Chang’e 5 landing site overview. The mission landed in Oceanus Procellarum, an area of solidified lava from an ancient volcanic eruption
The probe targeted a 4,265-foot high volcanic complex called Mons Rumker on the near side of the moon, a region known as Oceanus Procellarum, which is Latin for Ocean of Storms
This new age determination is among the first scientific results reported from the successful Chang’e-5 mission.
‘In this study, we got a very precise age right around 2 billion years, plus or minus 50 million years,’ said study author Brad Jolliff, director of Washington University’s McDonnell Center for the Space Sciences.
‘It’s a phenomenal result. In terms of planetary time, that’s a very precise determination.

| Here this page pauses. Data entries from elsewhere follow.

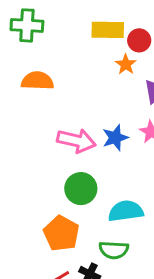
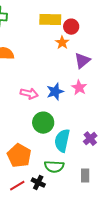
pink arrow: (76, 141) -> (29, 94), size x0.7
green circle: (81, 189) -> (43, 123), moved
cyan semicircle: (126, 211) -> (62, 141), turned -70

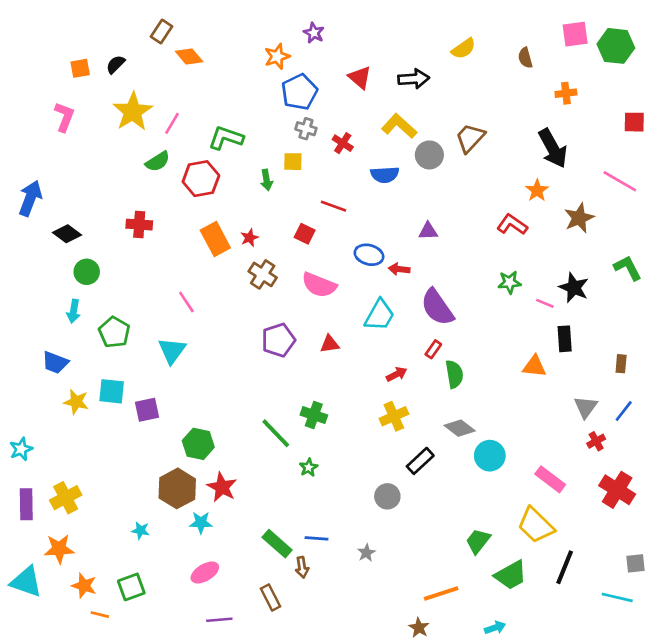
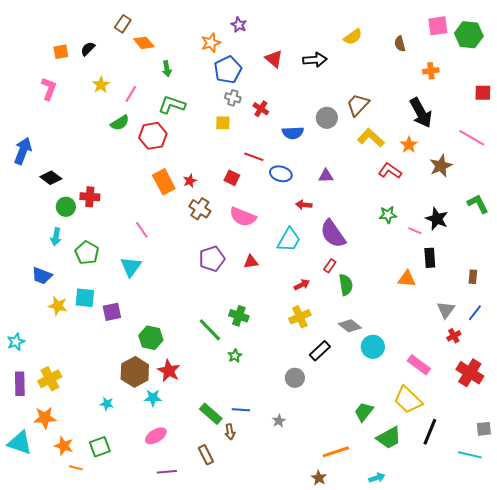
yellow star: (133, 112) -> (101, 85), size x0.6
yellow L-shape: (399, 126) -> (371, 138), moved
green arrow: (267, 180) -> (167, 69), moved
red cross: (139, 225) -> (90, 197), moved
blue ellipse: (369, 255) -> (281, 174), moved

‘And that’s good enough to distinguish between the different formulations of the chronology.’
The Moon itself is about 4.5 billion years old, almost as old as the Earth.
But unlike the Earth, the moon doesn’t have the erosive or mountain-building processes that tend to erase craters over the years.
Scientists have taken advantage of the moon’s enduring craters to develop methods of estimating the ages of different regions on its surface.
‘Planetary scientists know that the more craters on a surface, the older it is; the fewer craters, the younger the surface. That’s a nice relative determination,’ Jolliff said.
‘But to put absolute age dates on that, one has to have samples from those surfaces.’
Between 1969 and 1972, six of NASA’s Apollo missions brought back 382 kilograms (842 pounds) of lunar rocks, core samples, pebbles, sand and dust from the lunar surface.
‘All of the volcanic rocks collected by Apollo were older than 3 billion years,’ Jolliff said.
‘And all of the young impact craters whose ages have been determined from the analysis of samples are younger than 1 billion years. So the Chang’e-5 samples fill a critical gap.’
China shared a look at the first moon samples to be brought back to Earth in more than 45 years back in February 2021, a couple months after they were returned
Chinese Chang’e-5 probe touched down in the Siziwang district at 1:30 local time December 17, bringing lunar soil samples to Earth. Pictured is a view captured by the search helicopter
T he Chang’e-5 mission – the first lunar sample return since the 1970s – landed in Oceanus Procellarum, an area of solidified lava from an ancient volcanic eruption.
It collected samples from the surface and returned them to Earth for laboratory analysis.
Scientists analysed two basalt fragments from the Chang’e-5 sample using lead isotope dating and elemental abundance measurements.
‘The lab in Beijing where the new analyses were done is among the best in the world, and they did a phenomenal job in characterising and analysing the volcanic rock samples,’ Jolliff said.
NASA image from December 10, 1972 showing astronaut Harrison Schmitt collecting lunar rock samples at the Taurus-Littrow landing site on the Moon during the Apollo 17 mission
According to the findings, the rocks formed from magma that erupted about 2 billion years ago, later than other known volcanic lunar samples.
There must have been a heat source in the region to explain this late volcanic activity, the authors say.
However, there’s no evidence of high concentrations of heat-producing radioactive elements in Moon’s deep mantle, which had previously been suggested as the cause of magma eruptions, so there must be an alternate explanation.
One possibility is tidal heating – the frictional heating of a satellite’s core caused by the gravitational pull of its parent planet and possibly neighbouring satellites.
The ages of the samples will help calibrate the crater-counting technique used for dating planetary surfaces, according to the team.
The study has been published today in the journal Science.